▸ **Data to use**:
....
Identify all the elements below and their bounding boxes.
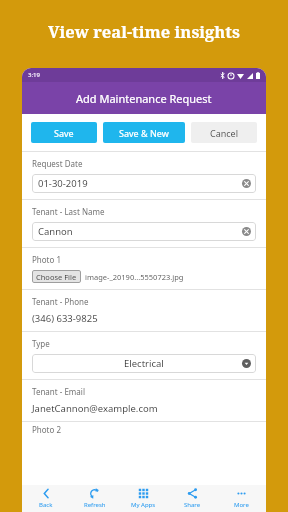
- staticText: Share: [184, 501, 201, 509]
- staticText: Tenant - Email: [32, 386, 85, 397]
- staticText: Cannon: [38, 225, 73, 238]
- button[interactable]: Share: [168, 485, 217, 512]
- staticText: More: [234, 501, 249, 509]
- staticText: Save & New: [119, 127, 169, 139]
- staticText: Electrical: [124, 357, 164, 370]
- button[interactable]: 01-30-2019: [32, 174, 256, 193]
- staticText: Tenant - Last Name: [32, 206, 105, 217]
- staticText: Save: [54, 127, 74, 139]
- button[interactable]: Clear Request Date: [242, 179, 251, 188]
- button[interactable]: Tenant - Email: [32, 386, 256, 415]
- staticText: Type: [32, 338, 50, 349]
- staticText: Request Date: [32, 158, 83, 169]
- staticText: Back: [39, 501, 53, 509]
- staticText: Refresh: [84, 501, 106, 509]
- button[interactable]: Back: [22, 485, 70, 512]
- staticText: JanetCannon@example.com: [32, 402, 158, 415]
- button[interactable]: Save & New: [103, 122, 185, 143]
- staticText: 01-30-2019: [38, 177, 88, 190]
- button[interactable]: Cannon: [32, 222, 256, 241]
- button[interactable]: More: [217, 485, 266, 512]
- button[interactable]: Electrical: [32, 354, 256, 373]
- staticText: Photo 2: [32, 424, 62, 435]
- button[interactable]: Save: [31, 122, 97, 143]
- button[interactable]: Cancel: [191, 122, 257, 143]
- button[interactable]: Refresh: [70, 485, 119, 512]
- button[interactable]: My Apps: [119, 485, 168, 512]
- button[interactable]: Choose File: [36, 270, 77, 283]
- button[interactable]: Tenant - Phone: [32, 296, 256, 325]
- staticText: Cancel: [210, 127, 239, 139]
- staticText: Tenant - Phone: [32, 296, 89, 307]
- staticText: Add Maintenance Request: [76, 91, 212, 106]
- button[interactable]: Clear Tenant - Last Name: [242, 227, 251, 236]
- staticText: (346) 633-9825: [32, 312, 98, 325]
- staticText: My Apps: [131, 501, 156, 509]
- staticText: 3:19: [28, 71, 40, 79]
- staticText: View real-time insights: [48, 20, 240, 42]
- staticText: Choose File: [36, 272, 77, 282]
- staticText: image-_20190...5550723.jpg: [85, 272, 184, 282]
- staticText: Photo 1: [32, 254, 62, 265]
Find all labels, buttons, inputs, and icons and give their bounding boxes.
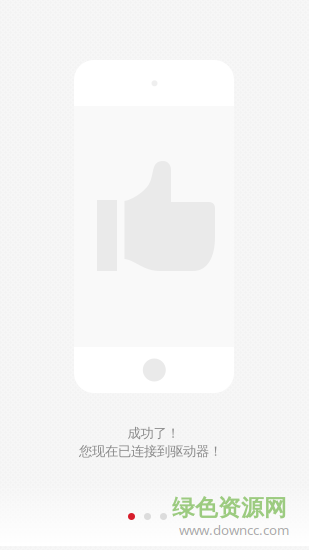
staticText: www.downcc.com [179, 521, 289, 539]
button[interactable]: Page 2 [144, 513, 151, 520]
button[interactable]: Page 1 [128, 513, 135, 520]
button[interactable]: Page 3 [160, 513, 167, 520]
staticText: 您现在已连接到驱动器！ [79, 443, 222, 459]
staticText: 绿色资源网 [172, 494, 287, 522]
staticText: 成功了！ [128, 425, 180, 441]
....
▸ **Description of the task**:
Exactly the lines from the one that contains "Find all labels, buttons, inputs, and" through the final line of the records above are needed, given again word for word, with every picture left out.

▸ **Final answer**:
Find all labels, buttons, inputs, and icons and give their bounding boxes.
staticText: www.downcc.com [179, 521, 289, 539]
button[interactable]: Page 2 [144, 513, 151, 520]
button[interactable]: Page 1 [128, 513, 135, 520]
button[interactable]: Page 3 [160, 513, 167, 520]
staticText: 您现在已连接到驱动器！ [79, 443, 222, 459]
staticText: 绿色资源网 [172, 494, 287, 522]
staticText: 成功了！ [128, 425, 180, 441]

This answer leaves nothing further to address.